Combines multiple ranking strategies:

rankFusion := retrieval.NewRankFusion("rrf")  // Reciprocal Rank Fusion
fusedDocs := rankFusion.Fuse([][]*retrieval.Document{
    ranking1,
    ranking2,
    ranking3,
})
6. Custom Prompt Templates

Create domain-specific prompt templates:

customTemplate := `You are an AI tutor helping students.

Reference Materials:
{documents}

Question: {query}

Provide a beginner-friendly explanation.`

formattedPrompt, err := retriever.RetrieveAndFormat(ctx, query, customTemplate)

Knowledge Base Documents

The example includes sample documents about:

  • Machine Learning fundamentals
  • Deep Learning concepts
  • Natural Language Processing
  • Computer Vision
  • Reinforcement Learning
  • Neural Networks architecture
  • Transformers architecture
  • RAG techniques

Production Considerations

1. Embedding Models

For production use, replace the SimpleEmbedder with a real embedding model:

// Using OpenAI embeddings
embedder := openai.NewEmbedder(openaiClient, "text-embedding-3-small")
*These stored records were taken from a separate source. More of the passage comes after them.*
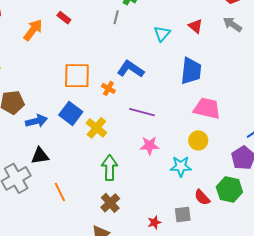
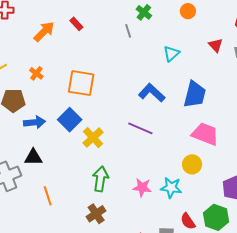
gray line: (116, 17) -> (128, 31), turned -40
red triangle: (195, 26) -> (216, 45), moved
blue L-shape: (131, 69) -> (152, 93), moved
orange cross: (108, 88) -> (36, 73), moved
pink star: (149, 146) -> (142, 187), moved

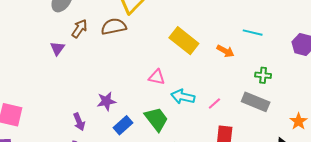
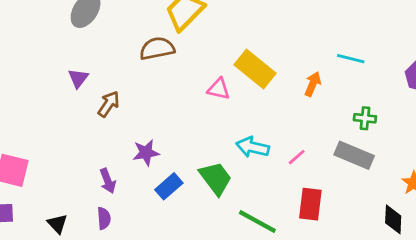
brown arrow: (79, 29) -> (109, 104), moved
orange arrow: (225, 51) -> (313, 84), turned -96
pink triangle: (157, 77) -> (219, 89), moved

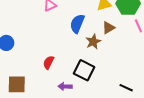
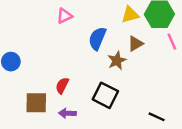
brown square: (17, 84) -> (36, 103), moved
purple arrow: (65, 86) -> (67, 113), moved

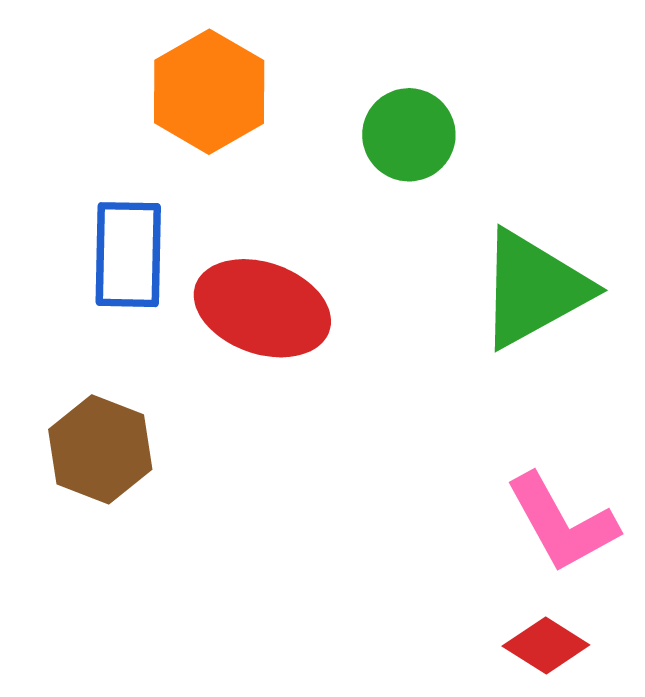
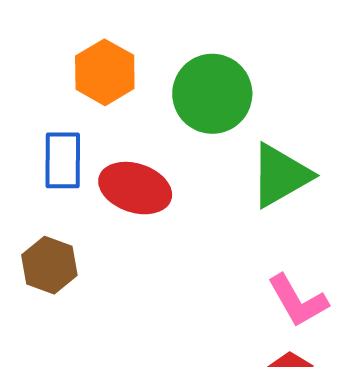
green circle: (409, 135) -> (212, 94), size x1.6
// Or using other models via LangChain
embedder := langchain.NewEmbedder("sentence-transformers/all-MiniLM-L6-v2")
2. Scalability
  • Use Qdrant Cloud for production workloads
  • Enable horizontal scaling with multiple Qdrant nodes
  • Implement caching for frequently accessed documents
  • Use batch operations for bulk document uploads
3. Error Handling
// Implement retry logic
maxRetries := 3
for i := 0; i < maxRetries; i++ {
    docs, err := retriever.Retrieve(ctx, query)
    if err == nil {
        break
    }
    time.Sleep(time.Second * time.Duration(i+1))
}

// Handle context cancellation
ctx, cancel := context.WithTimeout(context.Background(), 30*time.Second)
defer cancel()
4. Monitoring
// Add observability
import "github.com/kart-io/goagent/observability"

// Enable tracing
tracer := observability.NewTracer("rag-service")
ctx = tracer.StartSpan(ctx, "rag_query")
defer tracer.EndSpan(ctx)

// Track metrics
metrics.RecordRetrievalLatency(elapsed)
metrics.RecordDocumentCount(len(docs))
5. Document Chunking

For large documents, implement chunking:

// Split documents into chunks
chunker := document.NewRecursiveTextSplitter(
    1000,  // Chunk size
    200,   // Overlap
)
chunks := chunker.Split(largeDocument)

// Add chunks to vector store
for _, chunk := range chunks {
    store.AddDocuments(ctx, []*retrieval.Document{chunk})
}

Troubleshooting

"DEEPSEEK_API_KEY not set"

Make sure you've exported your API key:

export DEEPSEEK_API_KEY="your-key"
"Failed to connect to Qdrant"
  1. Check if Qdrant is running: curl http://localhost:6333
  2. Verify the URL in environment variable: echo $QDRANT_URL
  3. Check Docker logs: docker logs <container-id>
"Collection already exists"

The example creates a collection named goagent_rag_demo. If it exists from a previous run:

# Delete the collection via Qdrant API
curl -X DELETE http://localhost:6333/collections/goagent_rag_demo

# Or use a different collection name
export QDRANT_COLLECTION="my_new_collection"
Low Retrieval Quality
  1. Increase TopK: Retrieve more documents
  2. Adjust threshold: Lower the score threshold
  3. Use multi-query: Enable query variations
  4. Apply reranking: Use MMR or cross-encoder
  5. Improve embeddings: Use better embedding models

Performance Tuning

Query Optimization
// Use smaller TopK for faster retrieval
retriever.SetTopK(3)

// Set timeout for LLM calls
ctx, cancel := context.WithTimeout(ctx, 10*time.Second)
defer cancel()

// Use streaming for large responses
stream, err := llmClient.Stream(ctx, prompt)
Batch Operations
// Add documents in batches
batchSize := 100
for i := 0; i < len(allDocs); i += batchSize {
    end := min(i+batchSize, len(allDocs))
    batch := allDocs[i:end]
    store.AddDocuments(ctx, batch)
}

Advanced Use Cases

1. Conversational RAG

Maintain conversation history:

conversationHistory := []llm.Message{}
for {
    // Add user message
    conversationHistory = append(conversationHistory,
        llm.UserMessage(userQuery))

    // Retrieve context
    context := retriever.RetrieveWithContext(ctx, userQuery)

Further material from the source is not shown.